En Savoie, on appelle ça la contrevoix. On la retrouve encore maintenant, dans des bistrots, même si ça se perd. Pendant longtemps, dans mes collectages, j'ai privilégié les solistes, pour avoir une mélodie plus nette, et des paroles plus compréhensibles. J'avais peu d'exemples de contrevoix. Je ne me rendais pas compte que c'était rare, je l'avais toujours entendu comme ça. J'ai récupéré des enregistrements de 1961 en alpage où on entend chanter jusqu'à 5 voix différentes entre les hommes et les femmes. Hommes et femmes chantaient ensemble ?

Les hommes chantaient peut-être plus au bistrot, et les femmes plus lors des fêtes d'alpage ou des vogues, ou bien chez elles à la veillée, mais aussi ensemble. Le meilleur enregistrement que j'ai c'est sur une fête d'alpage où tout le monde chante ensemble. Tu as créé le groupe La Kinkerne il y a 30 ans, quel est l'histoire de ce groupe et le lien avec tes collectes ?

Ça a commencé avec Anne Osnowycz et Diego Abriel. Puis Jean-Michel David, un lyonnais, m'a appelé pour venir jouer avec moi, et Marc Charbonnel également, tous deux transfuges du Grand Rouge. Ensuite il y a eu Christian Abriel, puis Evelyne Girardon.
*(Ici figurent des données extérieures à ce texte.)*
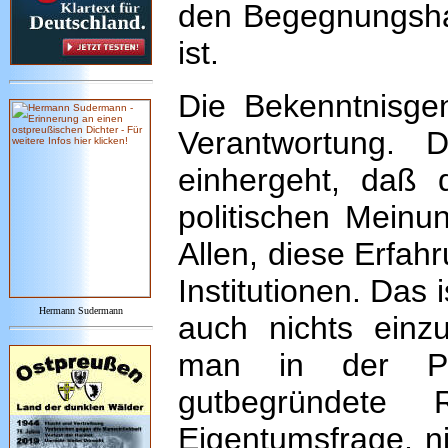
den Begegnungshal
ist.
Die Bekenntnisgen
Verantwortung. 
einhergeht, daß
politischen Meinun
Allen, diese Erfah
Institutionen. Das 
Hermann Sudermann
auch nichts einz
man in der Pro
gutbegründete 
Eigentumsfrage, ni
Il y a une trace d'un festival où il y avait Jean-Michel, Marc, Anne et Evelyne, Christian, Diego et moi. Ça devait être en 1976.
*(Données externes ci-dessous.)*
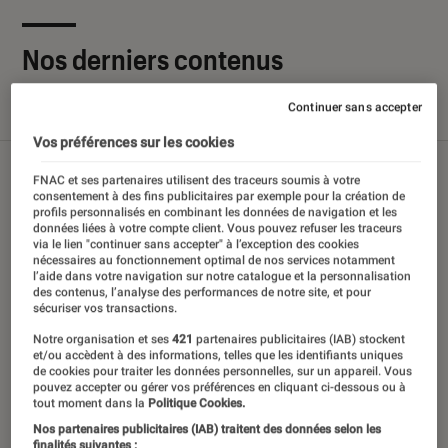
Nos derniers contenus
Continuer sans accepter
Tout
Articles
Sélections et guides
Tests
Vos préférences sur les cookies
FNAC et ses partenaires utilisent des traceurs soumis à votre
consentement à des fins publicitaires par exemple pour la création de
profils personnalisés en combinant les données de navigation et les
données liées à votre compte client. Vous pouvez refuser les traceurs
via le lien "continuer sans accepter" à l’exception des cookies
nécessaires au fonctionnement optimal de nos services notamment
l’aide dans votre navigation sur notre catalogue et la personnalisation
des contenus, l’analyse des performances de notre site, et pour
sécuriser vos transactions.
Notre organisation et ses
421
partenaires publicitaires (IAB) stockent
et/ou accèdent à des informations, telles que les identifiants uniques
de cookies pour traiter les données personnelles, sur un appareil. Vous
pouvez accepter ou gérer vos préférences en cliquant ci-dessous ou à
tout moment dans la
Politique Cookies.
Nos partenaires publicitaires (IAB) traitent des données selon les
finalités suivantes :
Après certains sont partis, pendant longtemps on a tourné Christian, Marc, et moi. Marc a ensuite été remplacé par Reynald Breithaupt en 1982, puis par Robert Amyot. Et depuis 4 ans il y a Claudius Perrin.
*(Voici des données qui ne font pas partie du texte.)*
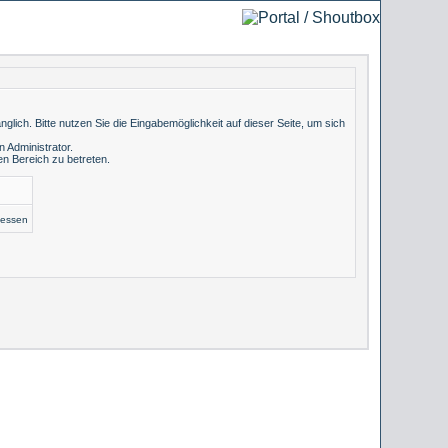
lich. Bitte nutzen Sie die Eingabemöglichkeit auf dieser Seite, um sich
 Administrator.
n Bereich zu betreten.
gessen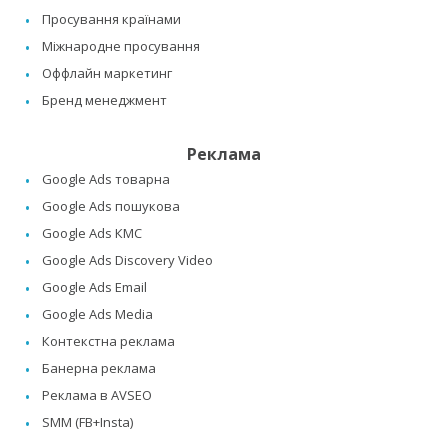
Просування країнами
Міжнародне просування
Оффлайн маркетинг
Бренд менеджмент
Реклама
Google Ads товарна
Google Ads пошукова
Google Ads КМС
Google Ads Discovery Video
Google Ads Email
Google Ads Media
Контекстна реклама
Банерна реклама
Реклама в AVSEO
SMM (FB+Insta)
Les 8/10e du répertoire sont issus des collectages, le reste c'est un peu de compositions et des airs appris avec d'autres groupes. Certains airs piémontais ou suisses peuvent venir aussi de collectages. La Kinkerne fête ses 30 ans cet été, peux-tu nous parler des manifestations de l'été et du CD ?

Le disque a été enregistré dans une cave, avec un public. Ce sont des vieux morceaux de la Kinkerne qu'on n'avait jamais enregistré, et des chansons qu'on fait actuellement. On a tellement de répertoire qu'au bout d'un moment on ne fait plus certains morceaux, et un jour, un air revient sans qu'on sache pourquoi, alors qu'on ne l'a pas joué depuis 10 ans.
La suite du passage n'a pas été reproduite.